Myra Ellen Amos est la fille d’un pasteur de l’Eglise Méthodiste, capable de sublimer avec  une grâce inouïe son rapport complexe à la religion (elle appartient à la même Eglise que Georges Walker Bush) et plus précisément à cette idée de péché originel inextricablement liée à la condition féminine. Tori Amos a vécu un viol, plusieurs fausses couches et a réussi l’espace de quelques albums à transcender la douleur par de puissantes et tortueuses mélodies piano/voix.
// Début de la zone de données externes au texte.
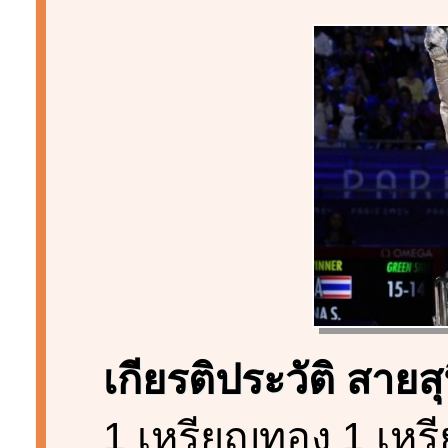
เกียรติประวัติ สายสุ
1 เหรียญทอง 1 เหร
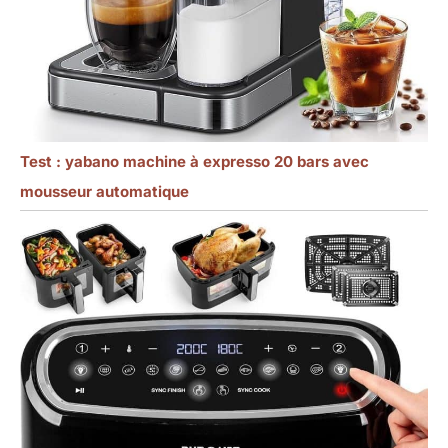
Test : yabano machine à expresso 20 bars avec
mousseur automatique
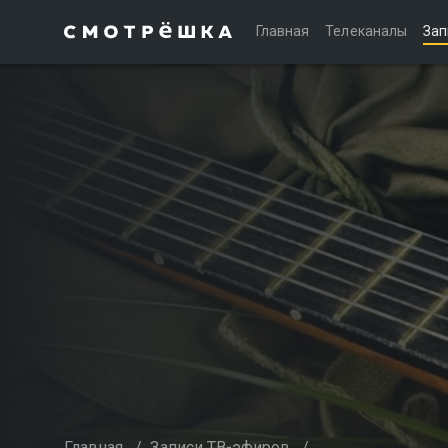
Главная
Телеканалы
Зап
Главная
/
Записи ТВ-эфиров
/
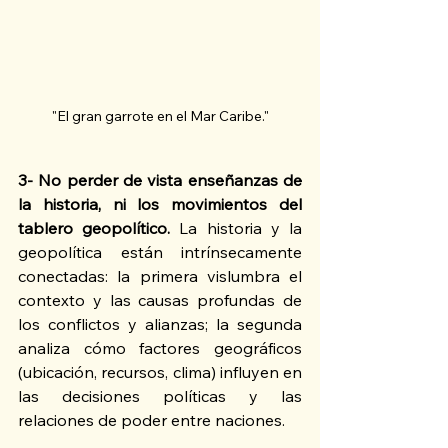
"El gran garrote en el Mar Caribe."
3- No perder de vista enseñanzas de 
la historia, ni los movimientos del 
tablero geopolítico.
 La historia y la 
geopolítica están intrínsecamente 
conectadas: la primera vislumbra el 
contexto y las causas profundas de 
los conflictos y alianzas; la segunda 
analiza cómo factores geográficos 
(ubicación, recursos, clima) influyen en 
las decisiones políticas y las 
relaciones de poder entre naciones.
Nous sommes au début des années 90 et le succès de Little Earthquakes puis de Under the Pink coïncide avec les heures  les plus inspirées de l’artiste qui s’offre le luxe de coopérer (et accessoirement  de coucher) avec Trent Reznor.

Boys For Pele et To the Choirgirl Hotel enrichissent l’univers musical de l’idole des jeunes filles en fleur écorchées, oscillant entre le mauvais goût et le sublime : le remix de Professional Widow par Armand Van Elden devient  un hymne dance international qui trouve un écho distordu dans le merveilleux et entêtant Raspberry Swirl sur lequel j’aurais pu passer des soirées entières à danser seule dans ma chambre.


En 1999, j’ai 15 ans et  je suis enchantée de trouver To Venus and back à-peine-sorti-déjà-bradé dans le bac musique des Galeries Lafayette. Cet album marque le début de la collaboration de Tori avec Mark Hawley, producteur et futur géniteur de son enfant. Etrangement, la sensualité cède le pas aux arrangements electro et la distance commence à se creuser. Deux ans et un enfant plus tard, en manque d’inspiration flagrant, Mrs Amos entame sa déchéance schizophrénique avec Strange Little Girls, album de reprises inégal sur lequel même le travail de Cindy Sherman, génialissime photographe pourtant experte és distorsion de personnalité, semble ininspiré et insipide.

La rupture s’est confirmée lorsqu’un jour de février 2005, affairée à choisir entre épinards hachés ou épinards en branches au milieu du rayon « conserves » de mon supermarché,  j’ai entendu sur les ondes de Radio Monop’ l’immonde Sleeps With Butterflies, extrait de l’album The Beekeeper. Tori (ou peut-être l’un de ses avatars) avait cédé  à la guimauve, poussant le mauvais goût jusqu’à choisir le morceau le plus sirupeux de l’album comme premier single.

Après avoir continué ses pérégrinations schizophréniques sur Scarlet’s Walk et American Doll Posse, album easy listening faisant la part belle aux guitares rock fadasses, Mrs Amos enfonce aujourd’hui le clou avec Abnormally Attracted To Sin lancé par un Welcome to England à l’image de l’album: déjà entendu et franchement pénible.

Regarder 4 minutes durant celle qui a été la femme de votre vie déambuler hagarde (faute d’être inspirée), les traits crispés par un abus de botox… c’est long, très long. Tori Amos, vidée de ton âme, tes envolées suraigües et ta prononciation improbable ne font plus recette.

Plus de doute possible, Tori et moi sommes sorties de l’adolescence. Le divorce est consommé.

http://www.myspace.com/toriamos

(En concert le 3 octobre prochain au Palais des Congrès de Paris.)



15 commentaires

  1. Enfin je découvre cet article et l’horrible morceau clipé qui l’accompagne. Que dire ? J’aurais écris la même chose, à cette différence que j’étais un poil plus vieux quand j’ai découvert Tori Amos et que je suis pas une nana. Comme quoi dans les héros/avatars ce n’est pas forcément l’entrejambe qui prime ! J’ai l’impression que Tori Amos a suivi un peu la même évolution que sa consoeur Alanis, qu’elle s’est Mariah Careytisé, mais quand même moins rapidement qu’Alanis.